On Saturday, December 3, the weekend opens with the 75km Armstrong Prestige Harbour Ride. From the start at Centennial Park (Pioneer Stadium), participants take in the foothills around Halswell and Taitapu Road to Motukarara before heading over Gebbies Pass. The course then undulates through Lyttleton Harbour's northern bays before climbing over Evans Pass. A final stretch through Sumner and back around the foothills brings the ride back to Centennial Park for the finish.
On Sunday December 4 the Festival continues with a taste of cycling Euro-style with the City Criterium.
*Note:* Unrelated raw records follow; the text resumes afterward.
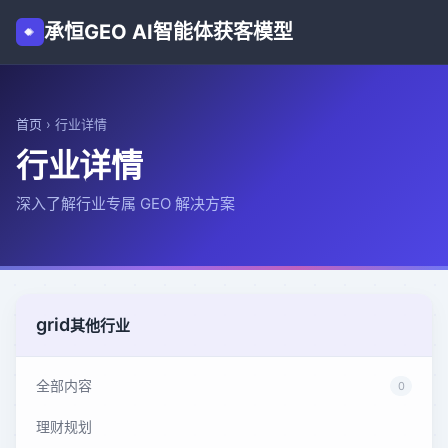
承恒GEO AI智能体获客模型
首页
›
行业详情
行业详情
深入了解行业专属 GEO 解决方案
grid
其他行业
全部内容
0
理财规划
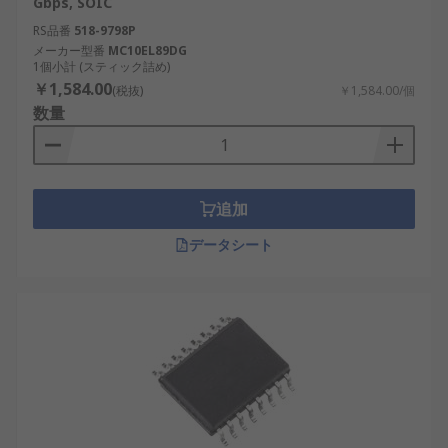
Gbps, SOIC
RS品番
518-9798P
メーカー型番
MC10EL89DG
1個小計 (スティック詰め)
￥1,584.00
(税抜)
￥1,584.00/個
数量
追加
データシート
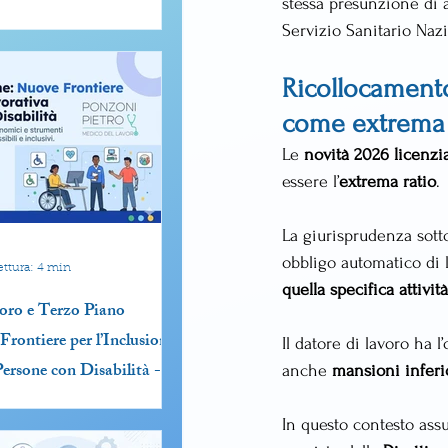
stessa presunzione di a
Servizio Sanitario Naz
Ricollocamento
come extrema 
Le 
novità 2026 licenz
essere l’
extrema ratio
.
La giurisprudenza sott
obbligo automatico di l
ettura: 4 min
quella specifica attività
oro e Terzo Piano
rontiere per l’Inclusione
Il datore di lavoro ha l
Persone con Disabilità -
anche 
mansioni inferio
026
In questo contesto ass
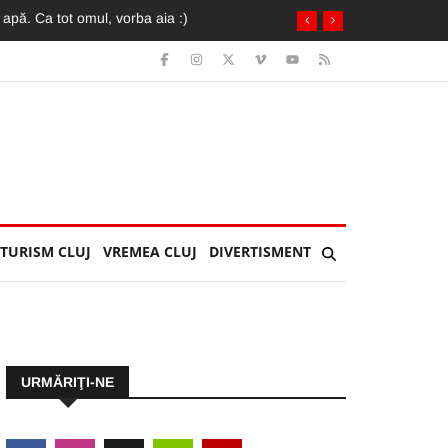
TURISM CLUJ
VREMEA CLUJ
DIVERTISMENT
URMĂRIŢI-NE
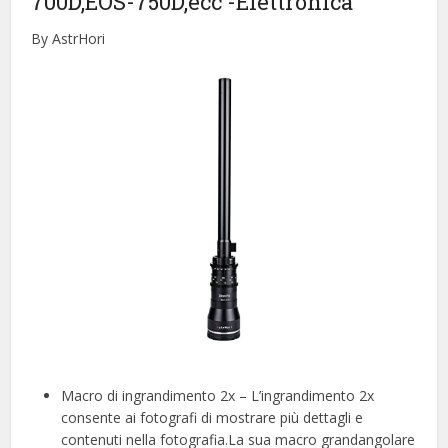
700D,EOS-750D,ecc
-Elettronica
By AstrHori
Macro di ingrandimento 2x – L’ingrandimento 2x
consente ai fotografi di mostrare più dettagli e
contenuti nella fotografia.La sua macro grandangolare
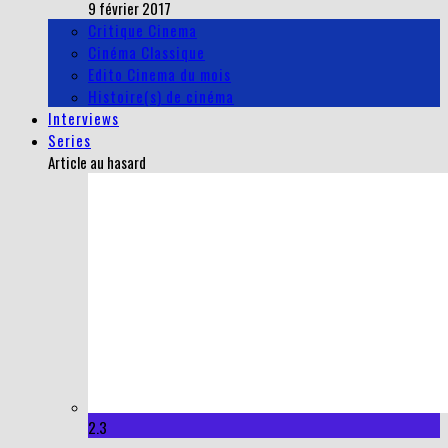
9 février 2017
Critique Cinema
Cinéma Classique
Edito Cinema du mois
Histoire(s) de cinéma
Interviews
Series
Article au hasard
2.3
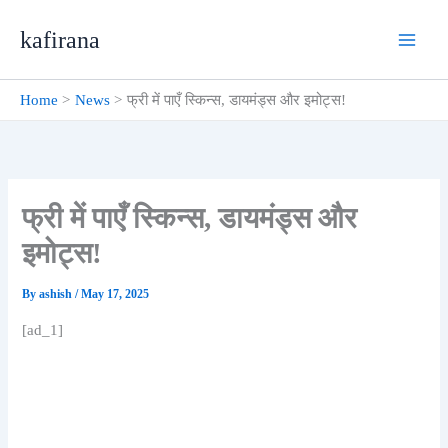
Skip
kafirana
to
content
Home
News
फ्री में पाएँ स्किन्स, डायमंड्स और इमोट्स!
फ्री में पाएँ स्किन्स, डायमंड्स और
इमोट्स!
By
ashish
/
May 17, 2025
[ad_1]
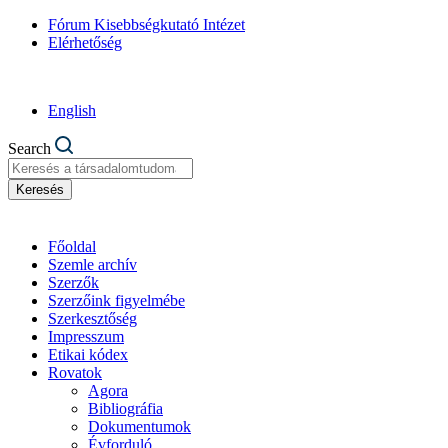
Fórum Kisebbségkutató Intézet
Elérhetőség
English
Search
Keresés
Főoldal
Szemle archív
Szerzők
Szerzőink figyelmébe
Szerkesztőség
Impresszum
Etikai kódex
Rovatok
Agora
Bibliográfia
Dokumentumok
Évforduló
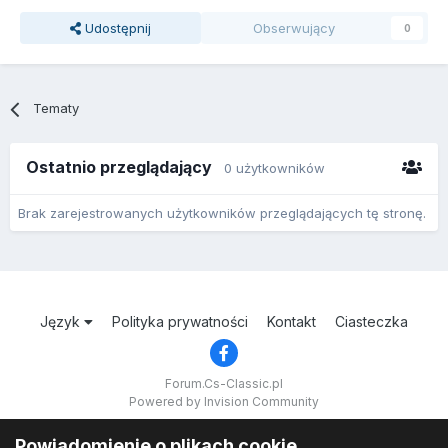
Udostępnij
Obserwujący
0
Tematy
Ostatnio przeglądający
0 użytkowników
Brak zarejestrowanych użytkowników przeglądających tę stronę.
Język
Polityka prywatności
Kontakt
Ciasteczka
Forum.Cs-Classic.pl
Powered by Invision Community
Powiadomienie o plikach cookie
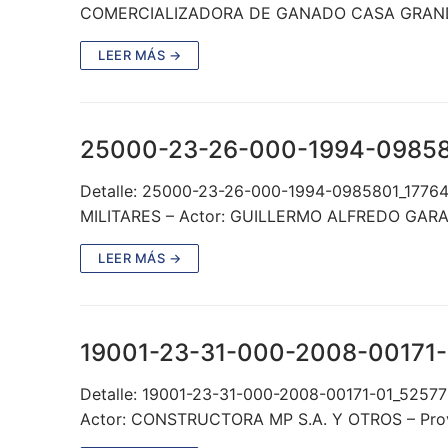
COMERCIALIZADORA DE GANADO CASA GRANDE 
LEER MÁS →
25000-23-26-000-1994-09858
Detalle: 25000-23-26-000-1994-0985801_17764
MILITARES – Actor: GUILLERMO ALFREDO GAR
LEER MÁS →
19001-23-31-000-2008-00171-
Detalle: 19001-23-31-000-2008-00171-01_5257
Actor: CONSTRUCTORA MP S.A. Y OTROS – Prov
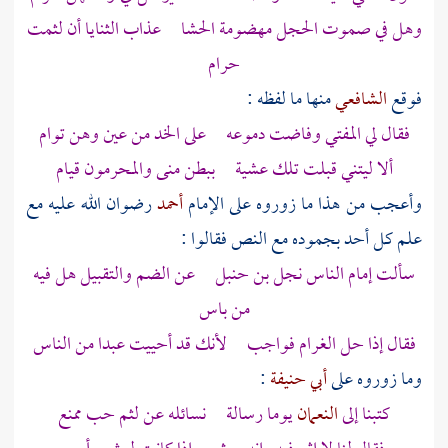
وهل في صموت الحجل مهضومة الحشا عذاب الثنايا أن لثمت
حرام
فوقع
الشافعي
منها ما لفظه :
فقال لي المفتي وفاضت دموعه على الخد من عين وهن توام
ألا ليتني قبلت تلك عشية
ببطن منى
والمحرمون قيام
وأعجب من هذا ما زوروه على الإمام
أحمد
رضوان الله عليه مع
علم كل أحد بجموده مع النص فقالوا :
سألت إمام الناس
نجل بن حنبل
عن الضم والتقبيل هل فيه
من باس
فقال إذا حل الغرام فواجب لأنك قد أحييت عبدا من الناس
وما زوروه على
أبي حنيفة
:
كتبنا إلى
النعمان
يوما رسالة نسائله عن لثم حب ممنع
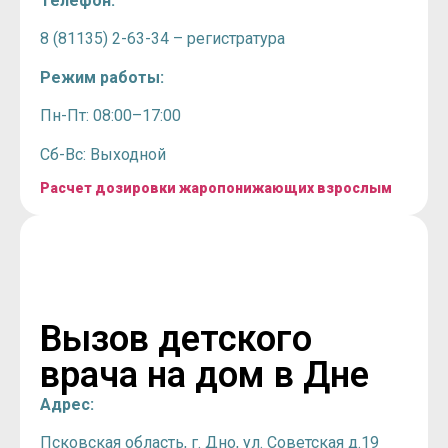
Телефон:
8 (81135) 2-63-34 – регистратура
Режим работы:
Пн-Пт: 08:00–17:00
Сб-Вс: Выходной
Расчет дозировки жаропонижающих взрослым
Вызов детского
врача на дом в Дне
Адрес:
Псковская область, г. Дно, ул. Советская д.19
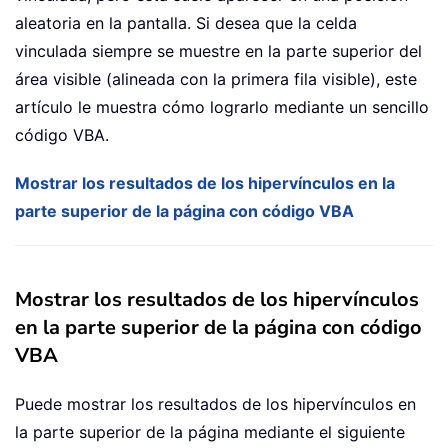
aleatoria en la pantalla. Si desea que la celda
vinculada siempre se muestre en la parte superior del
área visible (alineada con la primera fila visible), este
artículo le muestra cómo lograrlo mediante un sencillo
código VBA.
Mostrar los resultados de los hipervínculos en la
parte superior de la página con código VBA
Mostrar los resultados de los hipervínculos
en la parte superior de la página con código
VBA
Puede mostrar los resultados de los hipervínculos en
la parte superior de la página mediante el siguiente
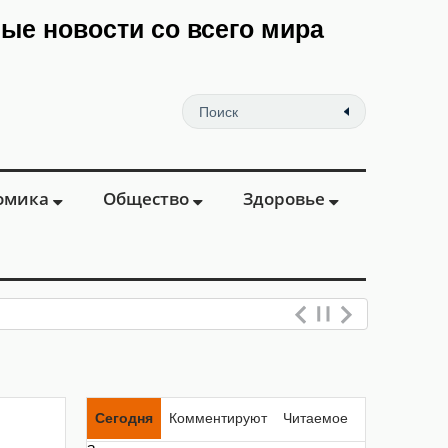
мые новости со всего мира
омика
Общество
Здоровье
Сегодня
Комментируют
Читаемое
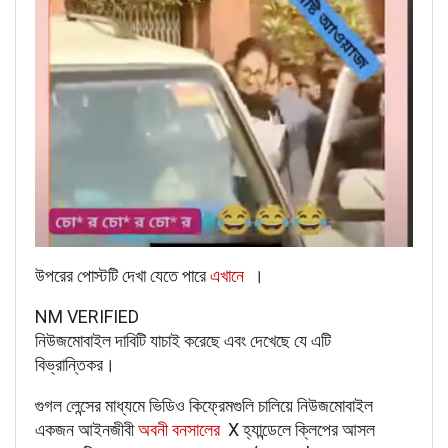
‌উপরের পোস্টটি দেখা যেতে পারে
এখানে
।
NM VERIFIED
নিউজমোবাইল দাবিটি যাচাই করেছে এবং দেখেছে যে এটি
বিভ্রান্তিকর।
গুগল লেন্সের মাধ্যমে ভিডিও কিফ্রেমগুলি চালিয়ে নিউজমোবাইল
একজন আইনজীবী
অবনী বনসালের
X হ্যান্ডেলে ক্লিপের আসল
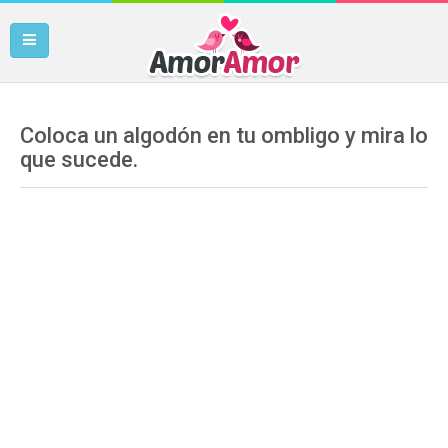
Coloca un algodón en tu ombligo y mira lo
que sucede.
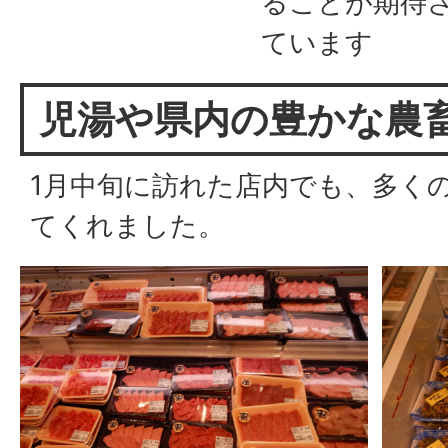
ることが期待
ています
児湯や県内の豊かな農
1月中旬に訪れた店内でも、多く
てくれました。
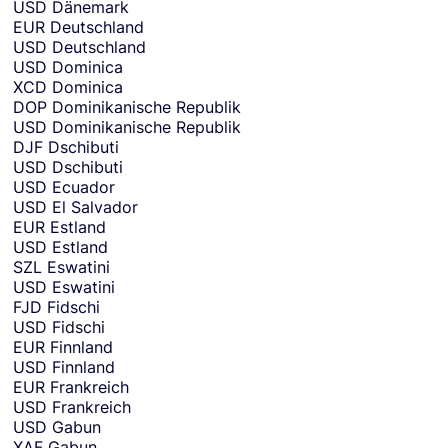
USD
Dänemark
EUR
Deutschland
USD
Deutschland
USD
Dominica
XCD
Dominica
DOP
Dominikanische Republik
USD
Dominikanische Republik
DJF
Dschibuti
USD
Dschibuti
USD
Ecuador
USD
El Salvador
EUR
Estland
USD
Estland
SZL
Eswatini
USD
Eswatini
FJD
Fidschi
USD
Fidschi
EUR
Finnland
USD
Finnland
EUR
Frankreich
USD
Frankreich
USD
Gabun
XAF
Gabun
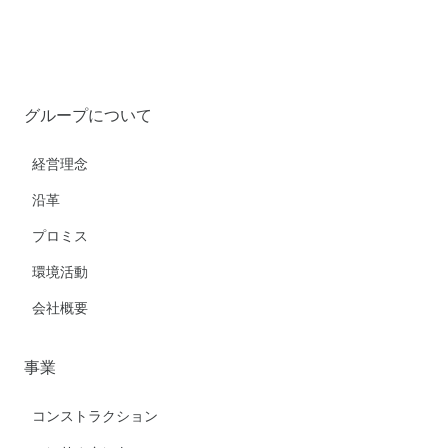
グループについて
経営理念
沿革
プロミス
環境活動
会社概要
事業
コンストラクション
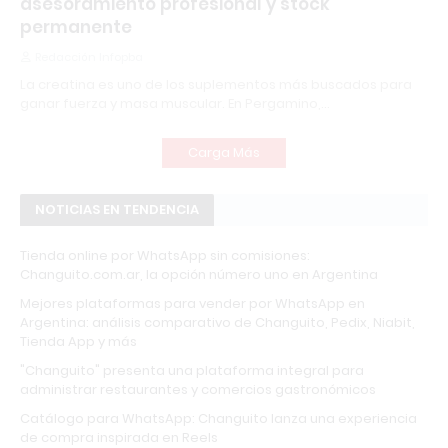
asesoramiento profesional y stock
permanente
Redacción Infopba
La creatina es uno de los suplementos más buscados para
ganar fuerza y masa muscular. En Pergamino,…
Carga Más
NOTICIAS EN TENDENCIA
Tienda online por WhatsApp sin comisiones:
Changuito.com.ar, la opción número uno en Argentina
Mejores plataformas para vender por WhatsApp en
Argentina: análisis comparativo de Changuito, Pedix, Niabit,
Tienda App y más
"Changuito" presenta una plataforma integral para
administrar restaurantes y comercios gastronómicos
Catálogo para WhatsApp: Changuito lanza una experiencia
de compra inspirada en Reels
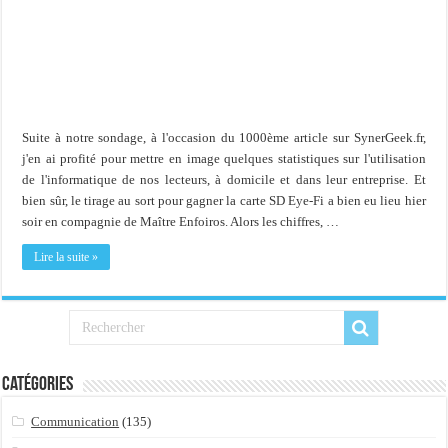
Suite à notre sondage, à l'occasion du 1000ème article sur SynerGeek.fr,
j'en ai profité pour mettre en image quelques statistiques sur l'utilisation
de l'informatique de nos lecteurs, à domicile et dans leur entreprise. Et
bien sûr, le tirage au sort pour gagner la carte SD Eye-Fi a bien eu lieu hier
soir en compagnie de Maître Enfoiros. Alors les chiffres, …
Lire la suite »
Catégories
Communication
(135)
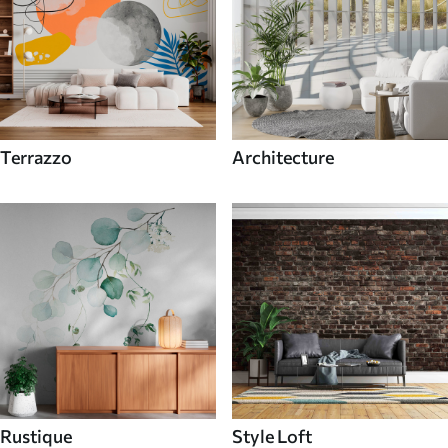
Terrazzo
Architecture
Rustique
Style Loft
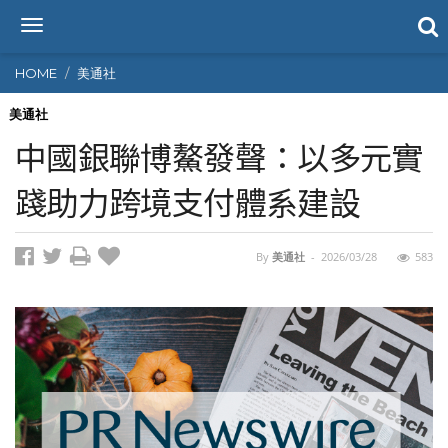
T
o
g
HOME
美通社
g
l
美通社
e
中國銀聯博鰲發聲：以多元實
n
a
踐助力跨境支付體系建設
v
i
g
By
美通社
-
2026/03/28
583
a
t
i
o
n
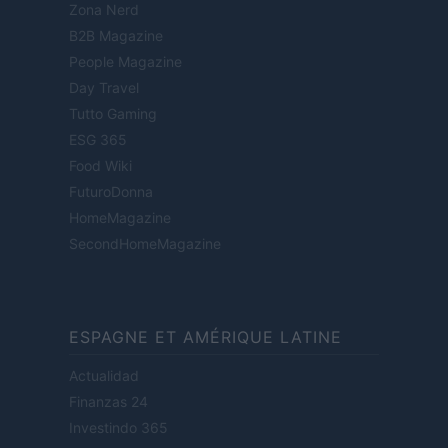
Zona Nerd
B2B Magazine
People Magazine
Day Travel
Tutto Gaming
ESG 365
Food Wiki
FuturoDonna
HomeMagazine
SecondHomeMagazine
ESPAGNE ET AMÉRIQUE LATINE
Actualidad
Finanzas 24
Investindo 365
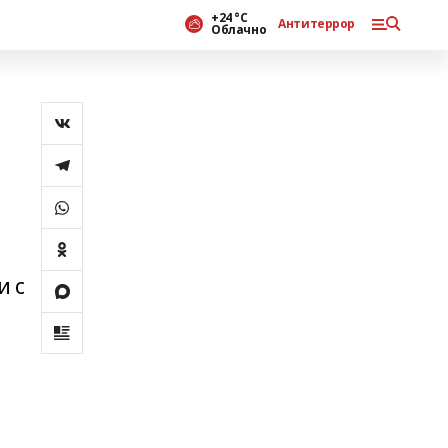
+24 °С
Антитеррор
Облачно
и с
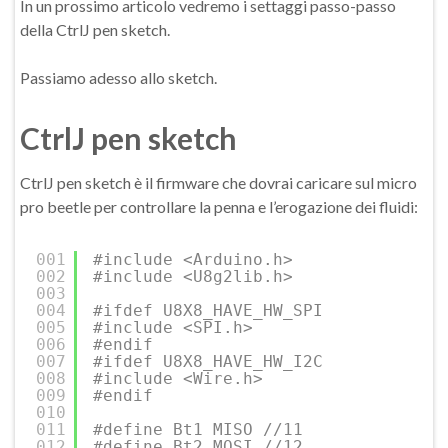
In un prossimo articolo vedremo i settaggi passo-passo
della CtrlJ pen sketch.
Passiamo adesso allo sketch.
CtrlJ pen sketch
CtrlJ pen sketch è il firmware che dovrai caricare sul micro
pro beetle per controllare la penna e l’erogazione dei fluidi:
001
#include <Arduino.h>
002
#include <U8g2lib.h>
003
004
#ifdef U8X8_HAVE_HW_SPI
005
#include <SPI.h>
006
#endif
007
#ifdef U8X8_HAVE_HW_I2C
008
#include <Wire.h>
009
#endif
010
011
#define Bt1 MISO //11
012
#define Bt2 MOSI //12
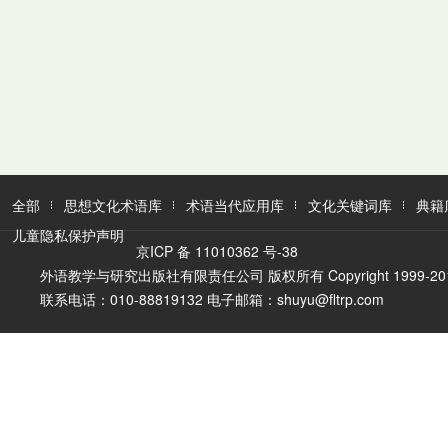
全部
思想文化术语库
术语当代应用库
文化关键词库
典籍
儿童隐私保护声明
京ICP 备 11010362 号-38
外语教学与研究出版社有限责任公司 版权所有 Copyright 1999-2016 FLTR
联系电话：010-88819132 电子邮箱：shuyu@fltrp.com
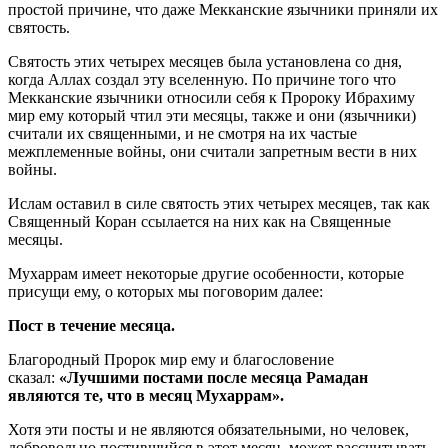
простой причине, что даже Мекканские язычники приняли их
святость.
Святость этих четырех месяцев была установлена со дня,
когда Аллах создал эту вселенную. По причине того что
Мекканские язычники относили себя к Пророку Ибрахиму
мир ему который чтил эти месяцы, также и они (язычники)
считали их священными, и не смотря на их частые
межплеменные войны, они считали запретным вести в них
войны.
Ислам оставил в силе святость этих четырех месяцев, так как
Священный Коран ссылается на них как на Священные
месяцы.
Мухаррам имеет некоторые другие особенности, которые
присущи ему, о которых мы поговорим далее:
Пост в течение месяца.
Благородный Пророк мир ему и благословение
сказал:
«Лучшими постами после месяца Рамадан
являются те, что в месяц Мухаррам».
Хотя эти посты и не являются обязательными, но человек,
добровольно постившийся в этот месяц, может рассчитывать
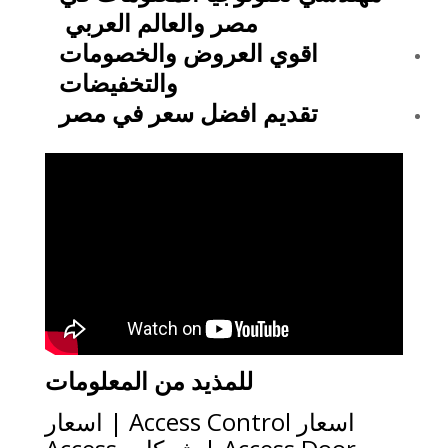
مصر والعالم العربي
اقوي العروض والخصومات
والتخفيضات
تقديم افضل سعر في مصر
للمذيد من المعلومات
اسعار Access Control | اسعار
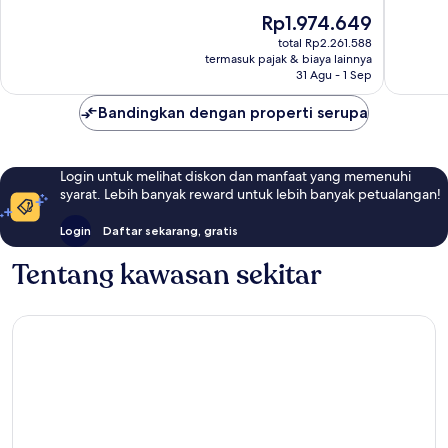
10,
2
Marseill
10,
Harga
Rp1.974.649
Sempur
Luar
sekarang
1.013
Biasa,
total Rp2.261.588
Rp1.974.649
ulasan
termasuk pajak & biaya lainnya
1.007
31 Agu - 1 Sep
ulasan
Bandingkan dengan properti serupa
Login untuk melihat diskon dan manfaat yang memenuhi
syarat. Lebih banyak reward untuk lebih banyak petualangan!
Login
Daftar sekarang, gratis
Tentang kawasan sekitar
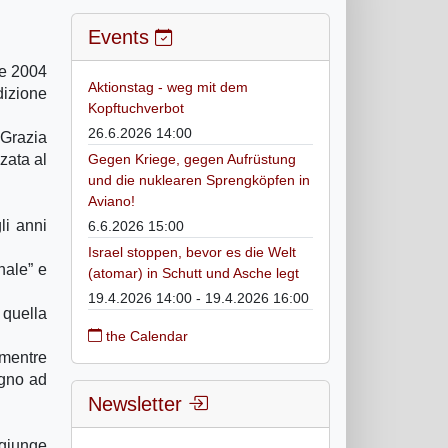
Events
le 2004
Aktionstag - weg mit dem
dizione
Kopftuchverbot
26.6.2026 14:00
 Grazia
zata al
Gegen Kriege, gegen Aufrüstung
und die nuklearen Sprengköpfen in
Aviano!
li anni
6.6.2026 15:00
Israel stoppen, bevor es die Welt
onale” e
(atomar) in Schutt und Asche legt
19.4.2026 14:00 - 19.4.2026 16:00
 quella
the Calendar
 mentre
egno ad
Newsletter
ggiunge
Based on a tight, 1km circuit around Oxford Terrace/Cambridge Terrace this will be a major national event featuring many of New Zealand's best cyclists. But will also be a fun-filled day for riders of all experience, including novice races and a celebrity tandem series, Penny Farthing demonstrations and Steve Gurney's Crazy Commuter competition.
World champion Greg Henderson is certainly keen. "I have actually won the national criterium title three times on this circuit," he says, "so we are both very excited about attending the race."
For more details, go to: www.festivalofcycling.co.nz
McVeigh and McQuaid have something in common
By Tommy Campbell, Irish Independent, Evening Herald, Sunday Independent
Irishman Derry McVeigh, a prolific winner in the 90s, announced in 2000 that he was opting out of the sport. He was highly regarded in the bunches and was an excellent team man Now, after five years on the fence, he has decided to make a comeback.
"I had good years with the Emerald Cycling Club, of which, I may add, was the club that our esteemed President of the UCI is a member. Mr. Pat McQuaid," said McVeigh. "The notion of recording six victories in 1999 in succession gave me the out clause. They say it is best to quit when you are on a high. Of late I have started to get the bug again and a couple of weeks ago, I made my mind up that 2006 was the return of the 'mean machine' with me in tow.
"At least I am aware of how to get fit and most importantly, race fit. I aim to be able to mix it with the lads and hopefully the winning mode will kick into action. Regarding, a club, I'll more than likely go unattached for the first couple months of the season and then who knows, when I have proved myself, some club will come looking for the signature? I hope!
"My principal aim would be to help foster good relations with the guys that are in their first year as a senior and help them along the path. Really, I would love to ride the FBD Insurance Ras. My goal would be to finish in the top 30.
"To get myself into shape, I will give the cyclo-cross events a go. That'll knock the cobwebs away. It was noticeable that the road lads who turned to that discipline of the sport in the last few years had an advantage when it came to racing at the beginning of the season,"
With these words, McVeigh slipped off into the night on his way home, not by the regular mode of transport that needs gasoline, but the one that needs the legs and lungs to be in sync.
Orbitel to Doble Copacabana
Colombia's Orbitel 05 squad will take part in the Doble a Copacabana in Bolivia between November 8 and 13. The riders selected include Alvaro Sierra, Mauricio Neiza, Mauricio Soler, Javier Zapata, Jairo Hernández and Hebert Gutiérrez, and should be among the favourites for the UCI 2.2 ranked race. Zapata won the Doble last year.
Another Colombian squad, Coordinadora-Loteria de Boyacá, will travel with Orbitel to Bolivia, with Israel Ochoa, who was runner up and mountains champion last year.